- Hola, Amelia, buenos días. ¿Lista para iniciar tu carrera en el mundo de la moda? Aunque creo que ya lo hiciste por los buenos comentarios de Kurt. Está maravillado con tu trabajo -saludaba Marianne Höller mostrándome una enorme sonrisa mientras me miraba con demasiado aprecio al verme ingresar por la puerta principal del instituto.
- Buenos días. Qué bueno saber que al diseñador Kurt Posch le gusta mi trabajo -respondí algo confundida, más que nada por esa amabilidad exagerada que tenía conmigo y porque siempre fijaba la mirada en mi piedra de luna.
Las clases transcurrieron con normalidad. Éramos treinta alumnos y solo había cuatro chicos en el grupo. A la hora del almuerzo fui a la cafetería con dudas. Solís me había dado dinero para pagar mi comida de la semana porque el apoyo económico que el Estado me facilitaba aún no llegaba, pero no sabía si me alcanzaría, ya que todo en el instituto era tan moderno, fino y lucía caro.
Estaba con mi bandeja haciendo la fila para pagar cuando una mujer pelirroja, algo bajita, con lindas pecas en la nariz, trenza francesa y ojos dorados como los de Marianne, se acercó y le dijo a la cajera que no reciba mi dinero.
- Ella es una becaria, no va a pagar por sus alimentos -dijo la pequeña pelirroja.
- Pero todos los becarios pagan, el Estado les da dinero para que cubran sus gastos -argumentó la cajera con duda.

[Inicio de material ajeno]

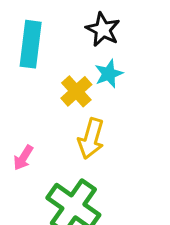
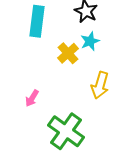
yellow arrow: (91, 139) -> (100, 85), moved

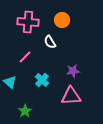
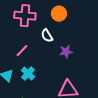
purple star: (73, 71) -> (66, 52), moved
cyan cross: (42, 80) -> (28, 74), moved

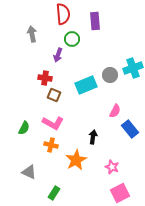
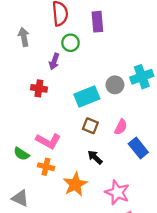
brown square: (54, 95) -> (90, 126), moved
green semicircle: (24, 128) -> (21, 154), moved, turned 96
black arrow: (93, 137) -> (95, 157), turned -56
pink star: (112, 167) -> (117, 192), size x1.5

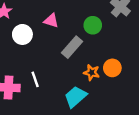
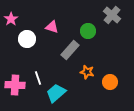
orange circle: (112, 68) -> (110, 82), moved
cyan trapezoid: (75, 97) -> (56, 93), moved

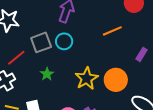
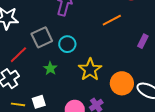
cyan circle: (64, 41) -> (67, 44), moved
orange circle: (116, 80) -> (122, 83), moved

- Sí, es verdad, pero no es el caso de ella. La señorita Amelia Meyer, y apréndase ese nombre, no pagará por ningún alimento que tome de la cafetería, sea o no la hora del almuerzo. Solo va a indicar en su cierre de caja los productos consumidos por ella para que no hayan fallas en los balances. Es una orden de la Dirección -finalizó la pequeña pelirroja junto a una sonrisa.
La cajera sonrió y aceptó lo dispuesto por la Dirección y anotó amablemente lo que estaba en mi bandeja. Luego la pequeña pelirroja me pidió que la siga y se sentó conmigo a almorzar.
- Hola, Amelia, soy Katharina Müller, Asistente de Dirección. Marianne me pidió que almorzara contigo para explicarte algunas órdenes que ha dado para tu paso por el instituto -dijo la pequeña pelirroja llevando su mirada dorada de mi cara a mi collar. Era notorio que la piedra de luna llamaba su atención.
- Mucho gusto, señorita Müller -dije muy seria, queriendo marcar distancia.
- No seas tan seria que no soy tan vieja, apenas tengo veintitrés años -dijo sonriendo y dándome un golpecito leve sobre mi mano izquierda-. Puedes llamarme Katha, así todos me dicen.
»Quiero comentarte que, además de los alimentos gratuitos en la cafetería vamos a cubrir tus gastos médicos. Para ello necesito que llenes estos formularios de la compañía de seguros, para que generen tu tarjeta de afiliado y accedas a los servicios en clínicas y a domicilio, farmacias, traslados en ambulancia y otros que requieras. Además, pagaremos una compensación para que hagas uso del seguro inmediatamente, ya que no queremos que tengas que esperar tres meses para acceder a todos los beneficios”.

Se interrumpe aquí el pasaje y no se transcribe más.